Most of the requests were very familiar 1980s pop rock, and the piano guys were really and truly and amazingly talented!!  They seemed able to sing and play absolutely anything and, in case I haven't already mentioned, the place was screamin' loud for the entire time we were there.  For hours, they sang and played, and pretty much everyone listening danced, swayed, and clapped their hearts out.  My palms are still sensitive to the touch.  The only rule was that people couldn’t dance on the tables...but let’s just say that the chairs were very well used as dance platforms!  Though I’m not really a dancer of any variety (I am of Mennonite origins, after all, and regrettably never learned to dance well), it was freeing to be in a relatively anonymous environment and to let loose a little and do something that I’d not normally participate in - it was a hoot!  With hoarse voices and ears that took a couple of hours to recover their ability to hear, we left after midnight.  It was a terrific evening, in my opinion, and one that I'll remember for a long time.
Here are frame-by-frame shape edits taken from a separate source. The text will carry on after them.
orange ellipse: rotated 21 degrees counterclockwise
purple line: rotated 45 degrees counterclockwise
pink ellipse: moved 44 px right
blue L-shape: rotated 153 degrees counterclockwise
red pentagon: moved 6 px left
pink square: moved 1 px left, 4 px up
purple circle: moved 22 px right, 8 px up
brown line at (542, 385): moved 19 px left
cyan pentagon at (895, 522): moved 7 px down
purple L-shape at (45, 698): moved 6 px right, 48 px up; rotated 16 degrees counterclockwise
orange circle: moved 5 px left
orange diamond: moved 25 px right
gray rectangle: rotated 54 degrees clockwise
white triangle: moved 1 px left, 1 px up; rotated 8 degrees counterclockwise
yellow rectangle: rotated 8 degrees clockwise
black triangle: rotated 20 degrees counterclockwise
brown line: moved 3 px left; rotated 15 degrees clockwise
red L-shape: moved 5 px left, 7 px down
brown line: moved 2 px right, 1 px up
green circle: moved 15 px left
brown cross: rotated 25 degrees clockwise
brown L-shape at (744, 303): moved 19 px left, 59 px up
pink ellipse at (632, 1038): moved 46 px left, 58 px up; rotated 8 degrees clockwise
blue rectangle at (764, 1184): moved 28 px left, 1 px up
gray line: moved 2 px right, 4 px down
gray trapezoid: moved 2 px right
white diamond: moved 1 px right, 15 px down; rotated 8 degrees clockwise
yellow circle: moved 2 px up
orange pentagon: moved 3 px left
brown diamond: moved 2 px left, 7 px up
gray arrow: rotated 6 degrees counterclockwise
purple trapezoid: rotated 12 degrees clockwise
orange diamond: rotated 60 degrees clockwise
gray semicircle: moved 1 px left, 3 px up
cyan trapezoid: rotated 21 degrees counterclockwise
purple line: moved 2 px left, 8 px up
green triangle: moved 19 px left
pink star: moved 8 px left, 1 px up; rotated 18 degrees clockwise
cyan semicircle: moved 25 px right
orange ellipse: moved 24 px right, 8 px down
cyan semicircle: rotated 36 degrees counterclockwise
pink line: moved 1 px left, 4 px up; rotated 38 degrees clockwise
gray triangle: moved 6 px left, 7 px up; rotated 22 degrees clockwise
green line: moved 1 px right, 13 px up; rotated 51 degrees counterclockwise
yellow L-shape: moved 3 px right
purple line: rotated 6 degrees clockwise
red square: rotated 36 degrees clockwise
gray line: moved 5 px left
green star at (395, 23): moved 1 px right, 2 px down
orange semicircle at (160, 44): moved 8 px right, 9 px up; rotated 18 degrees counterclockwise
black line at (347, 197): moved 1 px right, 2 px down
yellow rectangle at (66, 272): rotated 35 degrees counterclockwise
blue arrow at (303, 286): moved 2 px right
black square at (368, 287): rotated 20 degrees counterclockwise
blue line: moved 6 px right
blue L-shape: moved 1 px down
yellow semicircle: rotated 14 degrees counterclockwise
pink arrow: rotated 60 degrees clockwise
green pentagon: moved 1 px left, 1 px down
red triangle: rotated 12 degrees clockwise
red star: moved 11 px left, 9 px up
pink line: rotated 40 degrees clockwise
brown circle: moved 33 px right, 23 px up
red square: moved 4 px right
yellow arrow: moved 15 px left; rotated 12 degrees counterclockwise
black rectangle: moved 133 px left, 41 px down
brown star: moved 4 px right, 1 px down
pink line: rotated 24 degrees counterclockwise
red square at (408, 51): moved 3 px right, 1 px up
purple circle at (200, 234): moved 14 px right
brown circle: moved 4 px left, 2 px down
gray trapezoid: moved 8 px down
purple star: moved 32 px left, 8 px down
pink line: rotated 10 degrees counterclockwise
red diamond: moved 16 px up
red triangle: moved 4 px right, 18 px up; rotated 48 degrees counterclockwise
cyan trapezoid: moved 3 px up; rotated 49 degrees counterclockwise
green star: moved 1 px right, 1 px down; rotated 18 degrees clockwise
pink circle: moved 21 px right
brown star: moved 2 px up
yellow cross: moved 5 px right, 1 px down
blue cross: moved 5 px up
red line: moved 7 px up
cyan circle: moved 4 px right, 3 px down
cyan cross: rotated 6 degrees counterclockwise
One of the side benefits of the weekend for me was an opportunity to get out of the negative head space that I've been in for the past number of weeks.  With every discouraging piece of adoption-related news in the past couple of months, I've been increasingly stuck on a downwards spiral, and finding it increasingly difficult time to pull myself out of it...to the point where, in the last couple of weeks, I haven’t been able to do it anymore.  I’ve been so emotionally tired.  The tank was, quite simply, empty.  Though I know we’re a long way from seeing anything happen with our adoption yet, it somehow feels right now as if I’ve had a bit of a fuel-injection experience.  Between this weekend, and a beautiful, hope-inspiring card that a friend sent to me last week (thank you again Sharla!), I’m hoping that, just maybe, my reserves are built up a little again.
So...to Shelley, Jeannine, Liz and Yvonne - thanks for an awesome weekend together.  I’m so glad you’re in my life; I love you all.  Already, I can hardly wait for next year: Vancouver 2011.





1 comment:

  1. Awesome that you had a great time! Love the feather boa! Your plane story gave me a giggle...you describe things so well that I felt like there was a nipple staring me in the face!!!